Lines containing "Back" should be pulled from the material below.

==== Data records ====

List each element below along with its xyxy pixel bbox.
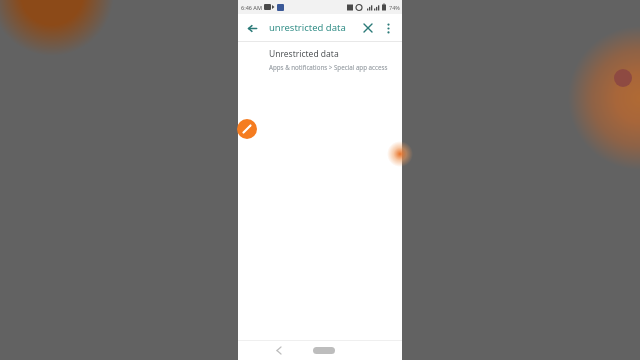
button[interactable]: unrestricted data <box>269 21 359 34</box>
staticText: 74% <box>389 4 400 11</box>
button[interactable]: Back <box>243 19 261 37</box>
button[interactable]: Back <box>271 342 287 358</box>
button[interactable]: Unrestricted data <box>238 42 402 77</box>
button[interactable]: Home <box>313 347 335 354</box>
staticText: 6:46 AM <box>241 4 263 11</box>
staticText: Apps & notifications > Special app acces… <box>269 63 388 71</box>
button[interactable]: Clear search <box>359 19 377 37</box>
button[interactable]: More options <box>379 19 397 37</box>
staticText: unrestricted data <box>269 21 346 34</box>
staticText: Unrestricted data <box>269 48 339 60</box>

====

— Answer space —
button[interactable]: Back <box>243 19 261 37</box>
button[interactable]: Back <box>271 342 287 358</box>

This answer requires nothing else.